Malgré les inconvénients que doivent vivre les locataires à mobilité réduite, M. Lessard dit ne pas craindre pour la sécurité des résidents. «On a un bon plan d'évacuation. Le Service de protection des incendies connaît aussi très bien notre immeuble. Je ne suis pas vraiment inquiet. S'il le faut, je vais moi-même m'occuper d'évacuer l'immeuble», affirme le porte-parole des résidents.

L'OMH réfute toute négligence

L'Office municipal d'habitation de Sherbrooke se défend d'avoir fait preuve de négligence concernant l'entretien de l'ascenseur des Habitations Léonidas.

«Il est normal dans la vie d'un immeuble où il y a un ascenseur que ce genre de situation survienne, estime le président de l'OMH et conseiller municipal Robert Pouliot. Malgré le fait qu'on effectue deux inspections préventives chaque année, ce genre de bris mécanique peut quand même se produire.»

Selon M. Pouliot, les délais entourant la réparation de l'ascenseur s'expliquent par le fait que la compagnie Otis n'était pas en mesure de trouver les pièces défectueuses parmi son réseau de distribution canadien.

«La plupart du temps, un bris comme celui-là prend en moyenne deux à trois jours avant d'être réparé lorsqu'il s'agit de pièces usuelles. Mais dans le cas de Léonidas, Otis n'avait pas les pièces dans ses ateliers de réparation du Québec, ni du Canada.

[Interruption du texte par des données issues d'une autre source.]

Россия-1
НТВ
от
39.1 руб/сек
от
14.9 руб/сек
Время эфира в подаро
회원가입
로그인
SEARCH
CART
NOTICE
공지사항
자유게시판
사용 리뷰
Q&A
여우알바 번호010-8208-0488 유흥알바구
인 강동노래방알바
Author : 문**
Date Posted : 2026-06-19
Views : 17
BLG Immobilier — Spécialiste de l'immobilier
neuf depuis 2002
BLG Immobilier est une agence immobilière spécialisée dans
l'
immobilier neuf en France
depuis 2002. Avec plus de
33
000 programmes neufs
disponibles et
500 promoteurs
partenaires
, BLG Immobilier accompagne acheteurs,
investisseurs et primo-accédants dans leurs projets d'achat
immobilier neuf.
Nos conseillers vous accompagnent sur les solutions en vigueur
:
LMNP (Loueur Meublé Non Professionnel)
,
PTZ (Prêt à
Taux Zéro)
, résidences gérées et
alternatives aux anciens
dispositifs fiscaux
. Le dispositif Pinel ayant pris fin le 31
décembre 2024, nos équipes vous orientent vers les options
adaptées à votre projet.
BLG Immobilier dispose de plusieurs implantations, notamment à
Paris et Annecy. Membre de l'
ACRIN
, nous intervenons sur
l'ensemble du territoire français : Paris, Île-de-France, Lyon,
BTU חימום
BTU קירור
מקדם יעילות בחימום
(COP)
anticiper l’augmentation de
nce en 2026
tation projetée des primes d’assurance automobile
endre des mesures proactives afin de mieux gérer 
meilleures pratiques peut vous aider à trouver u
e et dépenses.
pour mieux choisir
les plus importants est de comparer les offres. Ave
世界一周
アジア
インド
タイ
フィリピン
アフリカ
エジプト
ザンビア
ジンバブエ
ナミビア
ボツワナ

Actuellement, ils essaient d'en trouver une ailleurs dans tout leur réseau, sinon ils vont devoir envisager la fabrication.»

La situation vécue aux Habitations Léonidas n'est pas la première du genre parmi tous les HLM que gère l'Office municipal d'habitation, précise M. Pouliot. «En novembre, l'ascenseur du 250 rue Laurier a été en rodage pendant sept ou huit jours. Même chose pour les Habitations Sainte-Marie près de Youville.»

M. Pouliot affirme qu'en pareille situation, l'Office municipal d'habitation possède un plan d'intervention afin d'amoindrir les impacts sur ses locataires.

«Lorsqu'une situation comme celle-là se présente, on a des techniciens communautaires qui se rendent dans les HLM pour venir en aide aux gens qui ont besoin d'aide, que ce soit pour monter leurs sacs d'épicerie ou descendre leur lessive à la salle de lavage, etc.»

En outre une indemnité de loyer pouvant atteindre 100 $ par mois est prévue dans les statuts et règlements de l'Office municipal d'habitation. Une telle indemnité a été versée le mois dernier aux Habitations Léonidas.

«On aime beaucoup nos résidents et on essaie de les dorloter du mieux qu'on peut, indique Robert Pouliot. Dans le cas des habitations Léonidas, on sait que c'est une situation difficile pour certains résidents. Ils ont hâte que ça se règle. Et nous aussi.»